IBC, JAKARTA – Siapa tak kenal sosok Johny Indo pria kelahiran Garut, Jawa barat ini. Bernama asli Johanes Hubertus Eijkenboom ini pernah dijatuhkan hukuman 14 tahun di Nusakambangan, akibat perbuatannya merampok toko mas tahun 1979 di Cikini, Jakarta Pusat.

Namun bagi rakyat jelata ia adalah sosok pahlawan, pasalnya hasil dari kejahatannnya dibagikan kepada masyarakat yang tidak mampu. Wajar saja jika masyarakat menganggap dirinya sebagai pahlawan.

Begitu juga pada tahun 2014 yang lalu, saat suhu politik nasional sedang memanas, Johny Indo hadir mewakafkan dirinya sebagai relawan Jokowi dengan alasan yang sangat masuk akal dan sederhana, bahwa ia hanya ingin adanya perubahan, dengan berpartisipasi bergabung bersama organisasi relawan Jokowi.

Menurut Ketua Umum Komite Rakyat Nasional-Jokowi, Abdul Havid Permana mengatakan, bahwa tahun 2014 Johny Indo mendatangi kantor Dewan Pimpinan Nasional (DPN) Kornas-Jokowi di Menteng, Jakarta Pusat, untuk bergabung bersama Kornas-Jokowi.

“Waktu itu saya juga kaget, sosok Johny Indo sebagai legendaris hadir dihadapan kami.
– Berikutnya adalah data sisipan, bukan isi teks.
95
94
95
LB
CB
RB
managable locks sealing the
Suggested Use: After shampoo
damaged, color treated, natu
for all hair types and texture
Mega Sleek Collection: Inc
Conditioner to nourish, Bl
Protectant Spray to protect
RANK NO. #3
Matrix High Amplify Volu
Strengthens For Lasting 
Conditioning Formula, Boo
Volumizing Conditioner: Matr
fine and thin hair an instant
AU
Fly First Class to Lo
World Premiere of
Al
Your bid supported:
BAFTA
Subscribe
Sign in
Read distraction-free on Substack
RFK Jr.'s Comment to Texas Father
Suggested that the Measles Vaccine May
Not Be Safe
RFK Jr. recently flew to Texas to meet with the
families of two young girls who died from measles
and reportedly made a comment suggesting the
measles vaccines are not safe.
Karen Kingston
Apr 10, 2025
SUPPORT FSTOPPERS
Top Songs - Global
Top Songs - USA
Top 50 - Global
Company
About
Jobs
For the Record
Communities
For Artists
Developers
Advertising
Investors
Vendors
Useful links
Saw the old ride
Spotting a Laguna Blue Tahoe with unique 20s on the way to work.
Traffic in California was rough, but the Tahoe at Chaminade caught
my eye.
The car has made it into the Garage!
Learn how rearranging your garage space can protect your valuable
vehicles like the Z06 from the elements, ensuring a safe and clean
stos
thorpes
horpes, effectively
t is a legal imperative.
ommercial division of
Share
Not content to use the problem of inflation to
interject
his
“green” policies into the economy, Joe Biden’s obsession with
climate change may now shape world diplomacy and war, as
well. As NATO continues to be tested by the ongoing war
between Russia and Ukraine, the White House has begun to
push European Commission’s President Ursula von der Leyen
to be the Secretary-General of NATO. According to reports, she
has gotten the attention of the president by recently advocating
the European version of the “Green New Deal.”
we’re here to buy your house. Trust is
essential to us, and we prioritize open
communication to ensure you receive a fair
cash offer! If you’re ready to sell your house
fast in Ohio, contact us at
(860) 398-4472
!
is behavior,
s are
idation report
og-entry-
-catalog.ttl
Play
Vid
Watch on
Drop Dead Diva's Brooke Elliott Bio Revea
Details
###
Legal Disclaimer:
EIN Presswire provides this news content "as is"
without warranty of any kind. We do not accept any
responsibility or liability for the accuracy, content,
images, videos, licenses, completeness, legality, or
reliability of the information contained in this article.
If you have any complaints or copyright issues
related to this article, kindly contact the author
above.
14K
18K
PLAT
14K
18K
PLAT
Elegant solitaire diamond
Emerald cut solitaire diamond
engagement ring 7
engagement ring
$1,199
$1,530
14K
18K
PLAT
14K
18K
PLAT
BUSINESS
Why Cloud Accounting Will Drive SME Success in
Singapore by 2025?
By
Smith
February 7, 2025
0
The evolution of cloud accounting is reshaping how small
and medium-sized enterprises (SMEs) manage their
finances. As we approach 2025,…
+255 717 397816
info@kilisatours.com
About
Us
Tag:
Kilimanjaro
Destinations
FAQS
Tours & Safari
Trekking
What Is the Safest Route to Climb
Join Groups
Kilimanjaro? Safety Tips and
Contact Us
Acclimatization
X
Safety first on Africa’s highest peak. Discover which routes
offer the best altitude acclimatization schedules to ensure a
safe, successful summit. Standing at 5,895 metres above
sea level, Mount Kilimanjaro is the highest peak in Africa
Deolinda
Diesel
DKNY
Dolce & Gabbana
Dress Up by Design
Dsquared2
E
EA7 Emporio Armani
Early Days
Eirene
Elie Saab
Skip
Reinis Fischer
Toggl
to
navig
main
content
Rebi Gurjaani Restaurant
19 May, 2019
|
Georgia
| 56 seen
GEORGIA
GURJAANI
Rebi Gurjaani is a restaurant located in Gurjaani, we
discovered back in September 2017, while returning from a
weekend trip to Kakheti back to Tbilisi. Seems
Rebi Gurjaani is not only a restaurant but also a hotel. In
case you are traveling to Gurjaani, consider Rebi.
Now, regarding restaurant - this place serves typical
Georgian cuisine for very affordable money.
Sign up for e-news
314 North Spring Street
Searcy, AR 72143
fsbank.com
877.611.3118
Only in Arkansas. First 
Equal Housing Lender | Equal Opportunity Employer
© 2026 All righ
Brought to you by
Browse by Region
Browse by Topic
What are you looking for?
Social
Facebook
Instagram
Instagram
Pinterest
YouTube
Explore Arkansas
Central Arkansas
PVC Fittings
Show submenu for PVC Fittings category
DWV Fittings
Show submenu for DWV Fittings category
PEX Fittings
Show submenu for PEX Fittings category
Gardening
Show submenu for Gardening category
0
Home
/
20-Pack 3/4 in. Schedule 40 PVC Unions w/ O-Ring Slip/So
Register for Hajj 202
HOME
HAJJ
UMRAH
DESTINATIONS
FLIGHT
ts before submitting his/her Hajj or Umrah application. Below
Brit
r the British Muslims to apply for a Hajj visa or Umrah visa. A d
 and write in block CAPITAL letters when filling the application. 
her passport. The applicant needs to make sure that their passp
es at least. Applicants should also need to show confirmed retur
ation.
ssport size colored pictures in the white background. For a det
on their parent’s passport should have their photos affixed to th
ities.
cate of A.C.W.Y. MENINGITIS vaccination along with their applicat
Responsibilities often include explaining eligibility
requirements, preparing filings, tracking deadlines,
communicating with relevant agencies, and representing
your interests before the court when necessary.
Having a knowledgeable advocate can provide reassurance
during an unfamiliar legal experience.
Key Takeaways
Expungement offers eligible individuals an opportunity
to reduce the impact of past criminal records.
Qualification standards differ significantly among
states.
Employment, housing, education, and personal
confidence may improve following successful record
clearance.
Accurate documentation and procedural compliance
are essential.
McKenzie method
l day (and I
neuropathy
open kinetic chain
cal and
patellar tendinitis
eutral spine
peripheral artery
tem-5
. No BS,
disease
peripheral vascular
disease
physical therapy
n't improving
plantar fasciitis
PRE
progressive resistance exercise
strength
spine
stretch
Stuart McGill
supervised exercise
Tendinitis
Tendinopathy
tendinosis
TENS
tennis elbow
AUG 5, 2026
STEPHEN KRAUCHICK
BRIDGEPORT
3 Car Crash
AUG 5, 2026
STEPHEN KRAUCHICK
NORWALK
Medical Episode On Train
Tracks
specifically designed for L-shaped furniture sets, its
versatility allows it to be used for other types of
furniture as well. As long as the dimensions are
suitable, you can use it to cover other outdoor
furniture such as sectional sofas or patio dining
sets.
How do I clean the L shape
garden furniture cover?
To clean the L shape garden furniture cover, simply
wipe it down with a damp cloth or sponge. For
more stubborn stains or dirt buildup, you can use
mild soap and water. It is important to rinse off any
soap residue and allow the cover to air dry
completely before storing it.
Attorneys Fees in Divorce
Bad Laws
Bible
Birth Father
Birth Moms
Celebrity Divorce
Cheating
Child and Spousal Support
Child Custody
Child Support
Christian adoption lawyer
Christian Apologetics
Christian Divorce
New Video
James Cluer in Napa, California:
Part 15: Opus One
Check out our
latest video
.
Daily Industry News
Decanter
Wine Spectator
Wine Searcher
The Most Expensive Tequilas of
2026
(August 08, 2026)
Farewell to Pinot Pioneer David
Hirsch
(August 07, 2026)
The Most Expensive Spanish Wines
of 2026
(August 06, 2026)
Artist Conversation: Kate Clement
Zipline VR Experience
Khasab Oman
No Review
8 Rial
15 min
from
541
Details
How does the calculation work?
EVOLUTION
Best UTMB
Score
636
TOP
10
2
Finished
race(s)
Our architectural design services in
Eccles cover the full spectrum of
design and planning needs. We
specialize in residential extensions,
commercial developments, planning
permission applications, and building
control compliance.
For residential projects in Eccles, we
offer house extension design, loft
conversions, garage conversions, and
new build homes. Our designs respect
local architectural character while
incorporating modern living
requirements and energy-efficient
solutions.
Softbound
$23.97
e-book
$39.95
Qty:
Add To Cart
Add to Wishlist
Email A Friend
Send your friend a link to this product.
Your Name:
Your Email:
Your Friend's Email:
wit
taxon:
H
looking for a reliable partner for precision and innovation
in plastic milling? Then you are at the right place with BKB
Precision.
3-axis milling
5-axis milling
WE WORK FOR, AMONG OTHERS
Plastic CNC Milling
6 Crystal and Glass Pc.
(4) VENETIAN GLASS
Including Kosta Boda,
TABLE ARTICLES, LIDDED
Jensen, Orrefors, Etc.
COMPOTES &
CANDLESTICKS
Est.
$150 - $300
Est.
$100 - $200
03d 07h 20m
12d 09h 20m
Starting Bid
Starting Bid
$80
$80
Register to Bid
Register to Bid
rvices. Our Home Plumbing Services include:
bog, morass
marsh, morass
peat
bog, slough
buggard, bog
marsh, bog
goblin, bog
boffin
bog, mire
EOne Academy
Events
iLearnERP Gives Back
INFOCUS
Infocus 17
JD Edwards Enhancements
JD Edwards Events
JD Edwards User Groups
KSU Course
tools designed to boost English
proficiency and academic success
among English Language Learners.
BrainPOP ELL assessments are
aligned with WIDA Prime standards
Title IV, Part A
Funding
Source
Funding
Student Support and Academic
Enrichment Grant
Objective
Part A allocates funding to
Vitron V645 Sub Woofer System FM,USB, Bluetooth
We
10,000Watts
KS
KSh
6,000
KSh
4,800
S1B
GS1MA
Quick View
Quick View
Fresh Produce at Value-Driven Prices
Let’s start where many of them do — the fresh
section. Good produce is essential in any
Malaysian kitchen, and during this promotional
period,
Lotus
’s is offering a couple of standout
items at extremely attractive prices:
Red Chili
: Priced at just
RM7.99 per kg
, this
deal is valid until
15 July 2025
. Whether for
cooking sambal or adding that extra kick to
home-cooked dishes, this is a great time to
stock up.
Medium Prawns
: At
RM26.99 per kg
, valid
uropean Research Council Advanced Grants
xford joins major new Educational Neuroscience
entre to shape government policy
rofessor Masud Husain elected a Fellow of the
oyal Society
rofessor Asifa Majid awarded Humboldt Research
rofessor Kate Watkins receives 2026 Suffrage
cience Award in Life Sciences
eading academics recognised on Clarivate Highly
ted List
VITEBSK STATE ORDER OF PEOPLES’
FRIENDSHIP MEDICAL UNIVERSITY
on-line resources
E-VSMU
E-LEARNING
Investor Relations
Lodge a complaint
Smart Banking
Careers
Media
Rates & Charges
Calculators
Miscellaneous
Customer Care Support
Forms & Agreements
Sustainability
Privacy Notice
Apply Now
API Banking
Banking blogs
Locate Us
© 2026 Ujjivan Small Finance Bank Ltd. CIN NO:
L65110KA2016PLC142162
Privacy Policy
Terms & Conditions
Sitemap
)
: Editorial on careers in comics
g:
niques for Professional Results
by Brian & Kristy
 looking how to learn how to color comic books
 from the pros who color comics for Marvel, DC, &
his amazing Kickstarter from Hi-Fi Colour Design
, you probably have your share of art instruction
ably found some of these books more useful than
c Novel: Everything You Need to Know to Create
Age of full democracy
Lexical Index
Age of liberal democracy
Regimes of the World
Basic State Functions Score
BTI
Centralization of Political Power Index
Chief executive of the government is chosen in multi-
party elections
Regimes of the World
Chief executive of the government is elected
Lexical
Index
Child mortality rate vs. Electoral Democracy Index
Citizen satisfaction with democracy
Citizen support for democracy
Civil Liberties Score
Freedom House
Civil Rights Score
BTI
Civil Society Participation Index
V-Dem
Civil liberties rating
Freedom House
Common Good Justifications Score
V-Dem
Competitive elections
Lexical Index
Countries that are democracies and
Ditambah lagi mau bergabung dengan kornas,” ujar Havid saat memberikan keterangannnya kepada IBC melalui telepon selularnya, Minggu (26/1/2020).

Lanjut Havid, Johny Indo saat itu menyatakan kepada dirinya, bahwa ia ingin masuk Kornas, “pokoknya saya ikut kang Havid, yang pentingkan pak Jokowi,” kata Johny kepada Havid.

Havid juga mengenang, bahwa sosok legendaris itu sangatlah pendiam, memiliki kharismatik yang cukup tinggi. “Saya ingat bang Johny ini pendiam, tapi kharismatik,” kenang Havid.

Johny Indo menggunakan pakaian warna serba hitam saat datang di Sekretariat Kornas. “Beliau menunjukan bahwa dirinya orang yang nasionalis,” kenangnya lagi.

Selain itu kata Havid, Johny Indo juga mengajak dirinya untuk main ke pesantrennya yang berada di Bogor, “Ayo kang Havid, main ke pesantren saya, nanti saya kasih batu akik,” tutur Havid.

Imbuhnya, Johny pernah menegaskan dirinya sebagai relawan Jokowi dengan kehadirannya di acara Gruduk Bunderan HI, Jakarta bersama rombongan Kornas-Jokowi Provinsi Jawa Barat yang dipimpin Isman Muslim pada tahun 2014 yang lalu.

“Pernah juga saya bersama-sama bang Johny ke Tugu Proklamasi pada saat syukuran kemenangan,” sambung Havid.

Kendati demikian Havid menuturkan bahwa ia dan Kornas-Jokowi sangat kehilangan sosok legendaris itu, “Bang Johny adalah simpatisan Kornas-Jokowi terlebih lagi kepada Presiden Jokowi, yang turut mendulang suara di Bogor,” terang Havid melanjutkan.

Tak luput ia mengucapkan duka cita yang mendalam atas berpulangnya Johny Indo, “semoga almarhum dilapangkan kuburnya, segala amal kebaikannya diterima oleh Allah SWT. Amiin YRA….. Dan kepada keluarga yang ditinggalkan agar tabah menghadapi cobaan,” pungkas Havid.